◆ **Problem requirements**:
How many lines of the data contain the string "ランキング"? Write the number and nothing more.

Start of Records to process

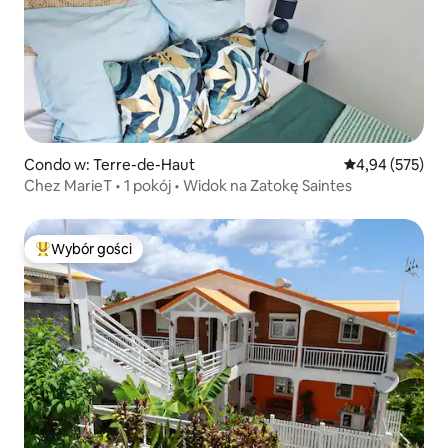
Condo w: Terre-de-Haut
Średnia ocena: 
4,94 (575)
Chez MarieT • 1 pokój • Widok na Zatokę Saintes
Wybór gości
Najpopularniejsze z kategorii Wybór gości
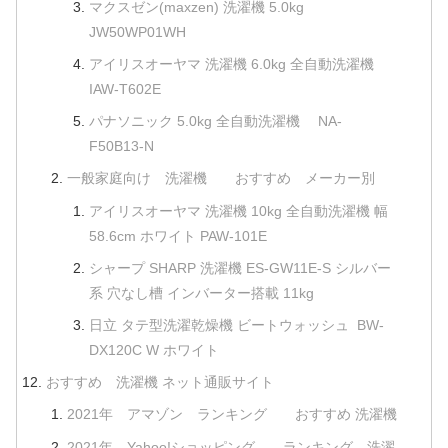
マクスゼン(maxzen) 洗濯機 5.0kg
JW50WP01WH
アイリスオーヤマ 洗濯機 6.0kg 全自動洗濯機
IAW-T602E
パナソニック 5.0kg 全自動洗濯機 NA-
F50B13-N
一般家庭向け 洗濯機 おすすめ メーカー別
アイリスオーヤマ 洗濯機 10kg 全自動洗濯機 幅
58.6cm ホワイト PAW-101E
シャープ SHARP 洗濯機 ES-GW11E-S シルバー
系 穴なし槽 インバーター搭載 11kg
日立 タテ型洗濯乾燥機 ビートウォッシュ BW-
DX120C W ホワイト
おすすめ 洗濯機 ネット通販サイト
2021年 アマゾン ランキング おすすめ 洗濯機
2021年 Yahoo!ショッピング ランキング 洗濯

End of Records to process

◆ **Answer space**:
2